# [What to do]
Exact copies of the lines from the one with "Target: **left iliac vein**. (SVG masks)" through the last line of the entries, and no pictures, make up the answer.

### Records shown

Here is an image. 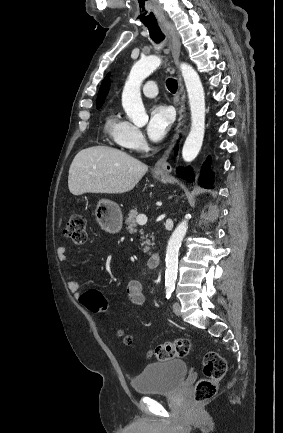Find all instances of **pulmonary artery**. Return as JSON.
<instances>
[{"label":"pulmonary artery","mask_w":283,"mask_h":433,"mask_svg":"<svg viewBox=\"0 0 283 433\" xmlns=\"http://www.w3.org/2000/svg\"><path fill=\"white\" fill-rule=\"evenodd\" d=\"M142 92L145 96L153 98L157 96V90L155 88V81L148 80L142 87Z\"/></svg>","instance_id":"1"}]
</instances>
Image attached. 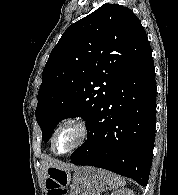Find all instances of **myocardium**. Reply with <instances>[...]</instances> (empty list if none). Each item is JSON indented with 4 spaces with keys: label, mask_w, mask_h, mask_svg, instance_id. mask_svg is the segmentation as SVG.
<instances>
[{
    "label": "myocardium",
    "mask_w": 178,
    "mask_h": 195,
    "mask_svg": "<svg viewBox=\"0 0 178 195\" xmlns=\"http://www.w3.org/2000/svg\"><path fill=\"white\" fill-rule=\"evenodd\" d=\"M67 126L75 127L79 131V138L76 141V143L69 149L63 152H56L54 149V142H55L56 135L61 129ZM88 136H89V128L84 120H82L81 118H77V117L67 119L63 121L53 132L51 141H50L51 149L55 154H58V155H64V154L71 153L77 150L78 148H80L86 142Z\"/></svg>",
    "instance_id": "f54148a6"
}]
</instances>
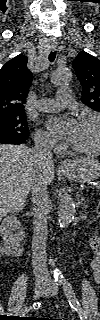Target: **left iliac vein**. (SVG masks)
Wrapping results in <instances>:
<instances>
[{
	"label": "left iliac vein",
	"mask_w": 100,
	"mask_h": 320,
	"mask_svg": "<svg viewBox=\"0 0 100 320\" xmlns=\"http://www.w3.org/2000/svg\"><path fill=\"white\" fill-rule=\"evenodd\" d=\"M46 293L50 296H56L58 294V286L53 282L48 283Z\"/></svg>",
	"instance_id": "left-iliac-vein-1"
}]
</instances>
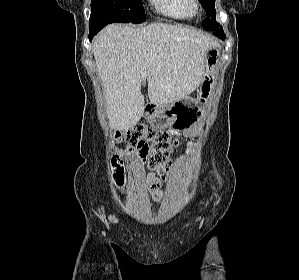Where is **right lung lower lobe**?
Segmentation results:
<instances>
[{
    "label": "right lung lower lobe",
    "instance_id": "1",
    "mask_svg": "<svg viewBox=\"0 0 299 280\" xmlns=\"http://www.w3.org/2000/svg\"><path fill=\"white\" fill-rule=\"evenodd\" d=\"M89 40L110 23H126L125 19L112 10L101 6L91 7Z\"/></svg>",
    "mask_w": 299,
    "mask_h": 280
}]
</instances>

######

# [Response area]
Target: **left iliac vein**. (SVG masks)
Wrapping results in <instances>:
<instances>
[{
	"label": "left iliac vein",
	"mask_w": 100,
	"mask_h": 320,
	"mask_svg": "<svg viewBox=\"0 0 100 320\" xmlns=\"http://www.w3.org/2000/svg\"><path fill=\"white\" fill-rule=\"evenodd\" d=\"M46 293L50 296H56L58 294V286L53 282L48 283Z\"/></svg>",
	"instance_id": "left-iliac-vein-1"
}]
</instances>
Where is **right lung lower lobe**?
Segmentation results:
<instances>
[{
    "label": "right lung lower lobe",
    "instance_id": "1",
    "mask_svg": "<svg viewBox=\"0 0 299 280\" xmlns=\"http://www.w3.org/2000/svg\"><path fill=\"white\" fill-rule=\"evenodd\" d=\"M89 40L110 23H126L125 19L112 10L101 6L91 7Z\"/></svg>",
    "mask_w": 299,
    "mask_h": 280
}]
</instances>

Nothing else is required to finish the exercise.